Hence, by the Compactness Theorem, $T$ is satisfiable.

Now, let $\mathcal{A}^*$ be a model of $T$, and let $\mathcal{A}$ be the $\mathcal{L}$-structure obtained by removing all of the interpretations of constants in $C_\mathcal{M} \cup C_\mathcal{N}$ from $\mathcal{A}^*$.

Since $\mathcal{A}^* \models \mathrm{eldiag}(\mathcal{M})$, we can, after possibly creating an isomorphic copy of $\mathcal{A}^*$ with new distinct elements, and replacing each element $a$ of the universe of $\mathcal{A}^*$ such that $c_{m}^{\mathcal{A}^*} = a$ with the element $m\in \mathcal{M}$, view $\mathcal{A}$ as an elementary extension of $\mathcal{M}$ such that $c_{m}^{\mathcal{A}} = m \in \mathcal{A}$.
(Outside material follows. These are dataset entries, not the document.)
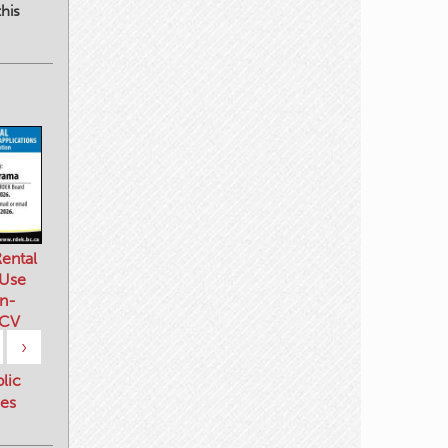
his
ental
 Use
n-
 CV
›
blic
es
Define $g : \mathcal{N}\to \mathcal{A}$ by $g(n) = c_{n}^{\mathcal{A}^*}$, where $c_n$ is the constant symbol in $C_\mathcal{N}$ which $\mathcal{N}$ interprets as $n$.

Since $\mathcal{A}^* \models \mathrm{eldiag}(\mathcal{N})$, we have that $g$ is elementary.

Let $b\in B$.

Recall that $\mathcal{N}$ interprets $c_b$ as $f(b)$, and since $b\in B\subseteq \mathcal{M}$, we have $c_b^{\mathcal{A}^*} = b$.
Thus, $g(f(b)) = c_{b}^{\mathcal{A}^*}$ = b.

So, $\mathcal{A}$ and $g$ are as claimed by the theorem.